Tiger Hattori

Personal information
- Born: Masao Hattori July 20, 1945 (age 81) Chūō, Tokyo, Japan

Professional wrestling career
- Ring name(s): Tiger Hattori Masao Hattori Rising Sun
- Debut: 1978
- Retired: February 19, 2020 (as a referee)

= Tiger Hattori =

Japanese wrestling referee

Masao Hattori (服部正男, Hattori Masao), known as Tiger Hattori (タイガー服部, Tāiga Hattori) is a Japanese retired professional wrestler, referee and manager, best known for his work as a referee in New Japan Pro-Wrestling (NJPW). Hattori is currently the foreign liaison officer of NJPW.

Hattori has been active in pro wrestling since the 1970s; he is one of the longest tenured members of the New Japan roster, having made his first appearance in 1982. He has also worked for other companies, including Japan Pro Wrestling, Fighting of World Japan Pro Wrestling, and Pro Wrestling Noah. Hattori retired from refereeing on February 19, 2020.

== Career ==
===Early career===
Hattori excelled in amateur wrestling during his time at Meiji University, winning the 1966 Greco-Roman All Japan Wrestling Championship in the bantamweight category. The following year, he travelled to Romania, where he won the World Wrestling Championship as a bantamweight. Hattori would move to the United States after graduation, and was bought in by professional wrestler Hiro Matsuda to work as a coach at his pro wrestling school, where Hattori taught would-be wrestlers the fundamentals of amateur wrestling. His students included Hulk Hogan. Through his work with Matsuda, Hattori began working as a manager for Japanese wrestlers working in America, managing the likes of Masa Saito and Killer Khan in the 1970s. He would also briefly work as a wrestler in the late 70s, working as Rising Sun for a handful of matches in Championship Wrestling from Florida.
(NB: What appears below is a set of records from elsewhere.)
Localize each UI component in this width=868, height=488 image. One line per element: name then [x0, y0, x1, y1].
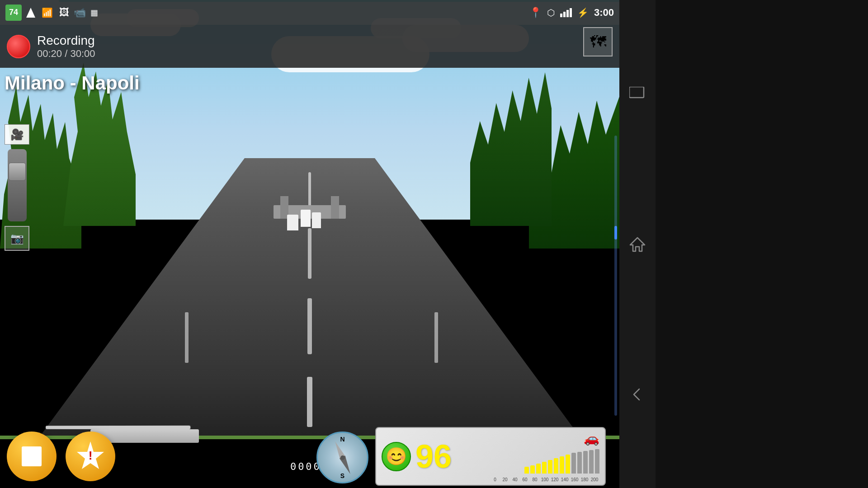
back-icon: [629, 386, 646, 403]
location-icon: 📍: [529, 7, 542, 19]
speed-right-panel: 🚗: [456, 431, 599, 482]
truck-3: [312, 212, 321, 228]
scale-label-140: 140: [560, 477, 570, 482]
scale-label-200: 200: [590, 477, 599, 482]
main-camera-area: 74 📶 🖼 📹 ▦ 📍 ⬡ ⚡: [0, 0, 619, 488]
scale-label-20: 20: [500, 477, 510, 482]
rec-separator: /: [65, 48, 70, 59]
scale-label-100: 100: [540, 477, 550, 482]
route-label: Milano - Napoli: [5, 72, 140, 94]
bar-2: [530, 465, 535, 474]
bar-11: [583, 451, 588, 474]
signal-bar-1: [560, 14, 562, 17]
truck-1: [287, 215, 298, 230]
bar-9: [571, 453, 576, 474]
rec-indicator: [7, 35, 30, 58]
svg-rect-1: [629, 87, 644, 98]
scale-label-160: 160: [570, 477, 580, 482]
scale-label-80: 80: [530, 477, 540, 482]
map-icon: 🗺: [590, 33, 606, 52]
status-bar: 74 📶 🖼 📹 ▦ 📍 ⬡ ⚡: [0, 0, 619, 25]
scroll-indicator: [614, 136, 617, 416]
scale-label-120: 120: [550, 477, 560, 482]
speed-number: 96: [415, 440, 452, 473]
smiley-icon: 😊: [386, 448, 407, 465]
zoom-handle[interactable]: [9, 163, 26, 181]
battery-icon: ⚡: [577, 7, 589, 18]
bar-5: [548, 460, 552, 474]
bar-7: [560, 456, 564, 474]
compass-circle: N S: [316, 432, 368, 483]
event-burst: !: [75, 441, 106, 472]
recent-apps-icon: [629, 87, 646, 100]
bar-10: [577, 452, 582, 474]
bar-3: [536, 464, 541, 474]
back-button[interactable]: [624, 381, 651, 408]
image-icon: 🖼: [59, 7, 69, 19]
status-left: 74 📶 🖼 📹 ▦: [5, 5, 98, 21]
video-icon: 🎥: [10, 128, 24, 141]
bar-4: [542, 462, 547, 474]
home-button[interactable]: [624, 230, 651, 258]
bluetooth-status-icon: ⬡: [547, 7, 555, 18]
signal-bar-3: [566, 10, 569, 17]
bar-13: [595, 449, 599, 474]
videocam-icon: 📹: [74, 7, 86, 19]
compass-center-dot: [340, 455, 345, 460]
nav-bar: [619, 0, 656, 488]
truck-2: [301, 210, 311, 227]
nav-arrow-icon: [26, 8, 35, 18]
map-button[interactable]: 🗺: [583, 27, 613, 56]
rec-current-time: 00:20: [37, 48, 62, 59]
scale-label-0: 0: [490, 477, 500, 482]
left-controls: 🎥 📷: [5, 124, 29, 251]
scale-label-60: 60: [520, 477, 530, 482]
signal-bars: [560, 8, 572, 17]
bar-8: [566, 455, 570, 474]
video-toggle-button[interactable]: 🎥: [5, 124, 29, 145]
bar-1: [524, 467, 529, 474]
compass-north-label: N: [340, 436, 344, 443]
bluetooth-icon: 📶: [42, 7, 53, 18]
zoom-slider[interactable]: [8, 149, 27, 221]
grid-icon: ▦: [90, 8, 98, 18]
home-icon: [629, 236, 646, 252]
exclaim-text: !: [89, 449, 93, 463]
stop-button[interactable]: [7, 432, 57, 481]
stop-icon: [22, 446, 42, 466]
speed-scale: [524, 449, 599, 474]
scale-label-40: 40: [510, 477, 520, 482]
photo-button[interactable]: 📷: [5, 226, 29, 251]
event-button[interactable]: !: [66, 432, 115, 481]
car-icon: 🚗: [584, 431, 599, 446]
camera-icon: 📷: [10, 232, 24, 245]
rec-text: Recording 00:20 / 30:00: [37, 33, 95, 60]
smiley-indicator: 😊: [382, 442, 411, 471]
compass-south-label: S: [340, 472, 344, 479]
time-display: 3:00: [594, 7, 614, 19]
recording-bar: Recording 00:20 / 30:00: [0, 25, 619, 68]
compass: N S: [316, 432, 368, 483]
rec-title: Recording: [37, 33, 95, 48]
recent-apps-button[interactable]: [624, 80, 651, 107]
speed-panel: 😊 96 🚗: [375, 427, 606, 486]
bar-12: [589, 450, 594, 474]
bar-6: [554, 458, 558, 474]
notification-badge: 74: [5, 5, 22, 21]
status-right: 📍 ⬡ ⚡ 3:00: [529, 7, 614, 19]
scale-label-180: 180: [580, 477, 590, 482]
bottom-bar: ! 00000 N S 😊: [0, 425, 619, 488]
rec-time: 00:20 / 30:00: [37, 48, 95, 60]
signal-bar-2: [563, 12, 566, 17]
scale-labels: 0 20 40 60 80 100 120 140 160 180 200: [490, 477, 599, 482]
signal-bar-4: [570, 8, 572, 17]
rec-total-time: 30:00: [70, 48, 95, 59]
scroll-thumb: [614, 226, 617, 239]
svg-marker-2: [630, 238, 645, 251]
While in Florida, he was nicknamed "Tiger" by promoter Bill Watts, which he later adopted as his permanent ring name.

=== New Japan Pro-Wrestling (1982–present) ===
After a number of years in America, Hattori returned to Japan in 1982, signing with Antonio Inoki's New Japan Pro-Wrestling as a referee. His first run would be short lived, as he followed longtime associate Riki Choshu to Japan Pro-Wrestling, his new offshoot promotion in 1984. While working there, he also briefly appeared in All Japan Pro Wrestling, where he received more advanced referee training under highly respected senior official Joe Higuchi.

After the collapse of JPW, he returned to New Japan in the late 1980s and became a permanent referee. He was considered the second highest ranking behind senior referee Mr. Takahashi in the 1990s, but began to referee more high-profile matches towards the end of the decade, including the controversial Shinya Hashimoto vs. Naoya Ogawa match on January 4, 1999. In 2001, he was named head referee for New Japan, but stepped down from this position the following year due to poor health.

He would again follow Choshu in leaving New Japan in 2003, joining his new Fighting World of Japan Pro Wrestling (WJ) as head referee. After the promotion collapsed after less than a year in operation, he returned to New Japan in 2004, working as a foreign liaison officer and occasional referee.

Due to age and poor health, Hattori has only refereed minor matches since 2011, including an appearance for Pro Wrestling Noah in 2015, refereeing the GHC Heavyweight Championship match between Minoru Suzuki and Takashi Sugiura, as well as Riki Choshu's retirement match in 2019. Later that year, Hattori announced his own retirement in 2020, scheduled for February 19 in Korakuen Hall. He officiated his final matches in America in September 2019, which included a farewell ceremony where he thanked the American fans. The final match he refereed was Chaos (Hirooki Goto, Kazuchika Okada and Tomohiro Ishii) against Los Ingobernables de Japón (Sanada, Shingo Takagi and Tetsuya Naito).

On February 21, 2023 Hattori came out of retirement to referee an impromptu match between Masahiro Chono and Keiji Muto at the Keiji Muto Grand Final Pro-Wrestling "Last-Love" event.